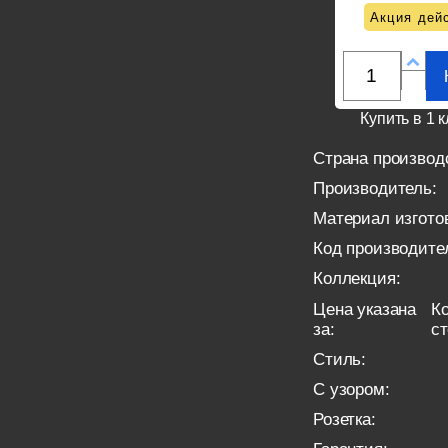
Акция дейс
Купить в 1 к
Страна производ
Производитель:
Материал изгото
Код производите
Коллекция:
Цена указана
Ко
за:
с
Стиль:
С узором:
Розетка:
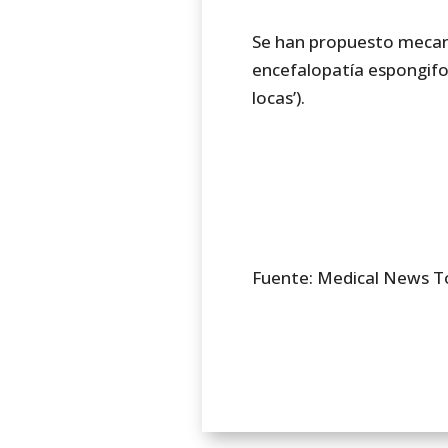
Se han propuesto mecani
encefalopatía espongif
locas’).
Fuente: Medical News T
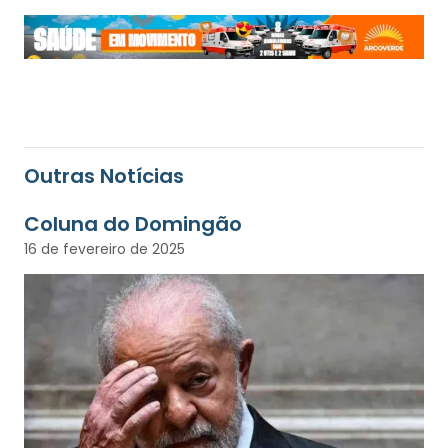
Outras Notícias
Coluna do Domingão
16 de fevereiro de 2025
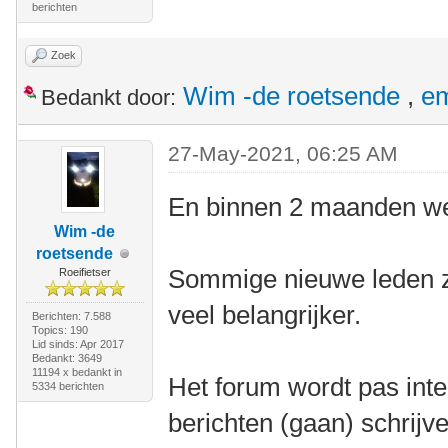
berichten
Zoek
Wim -de roetsende
,
e
Bedankt door:
27-May-2021, 06:25 AM
En binnen 2 maanden wee
Wim -de
roetsende
Sommige nieuwe leden zij
Roeifietser
veel belangrijker.
Berichten: 7.588
Topics: 190
Lid sinds: Apr 2017
Bedankt: 3649
11194 x bedankt in
Het forum wordt pas inte
5334 berichten
berichten (gaan) schrijv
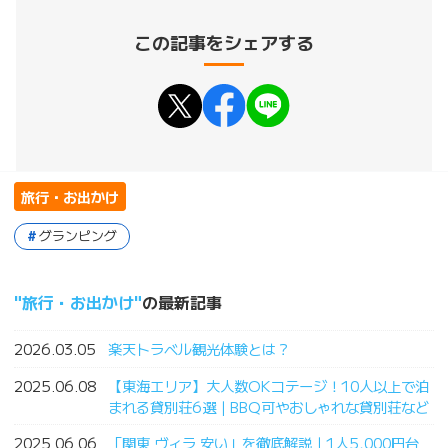
この記事をシェアする
旅行・お出かけ
グランピング
旅行・お出かけ
の最新記事
2026.03.05
楽天トラベル観光体験とは？
2025.06.08
【東海エリア】大人数OKコテージ！10人以上で泊
まれる貸別荘6選｜BBQ可やおしゃれな貸別荘など
2025.06.06
「関東 ヴィラ 安い」を徹底解説｜1人5,000円台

____________

| Assignment |
Pictures aside, please output the whole listing exactly as it appears above.

| Response |
Акция дейс
Купить в 1 к
Страна производ
Производитель:
Материал изгото
Код производите
Коллекция:
Цена указана
Ко
за:
с
Стиль:
С узором:
Розетка:
Se han propuesto mecani
encefalopatía espongif
locas’).
Fuente: Medical News T
Outras Notícias
Coluna do Domingão
16 de fevereiro de 2025
berichten
Zoek
Wim -de roetsende
,
e
Bedankt door:
27-May-2021, 06:25 AM
En binnen 2 maanden wee
Wim -de
roetsende
Sommige nieuwe leden zij
Roeifietser
veel belangrijker.
Berichten: 7.588
Topics: 190
Lid sinds: Apr 2017
Bedankt: 3649
11194 x bedankt in
Het forum wordt pas inte
5334 berichten
berichten (gaan) schrijv
この記事をシェアする
旅行・お出かけ
グランピング
旅行・お出かけ
の最新記事
2026.03.05
楽天トラベル観光体験とは？
2025.06.08
【東海エリア】大人数OKコテージ！10人以上で泊
まれる貸別荘6選｜BBQ可やおしゃれな貸別荘など
2025.06.06
「関東 ヴィラ 安い」を徹底解説｜1人5,000円台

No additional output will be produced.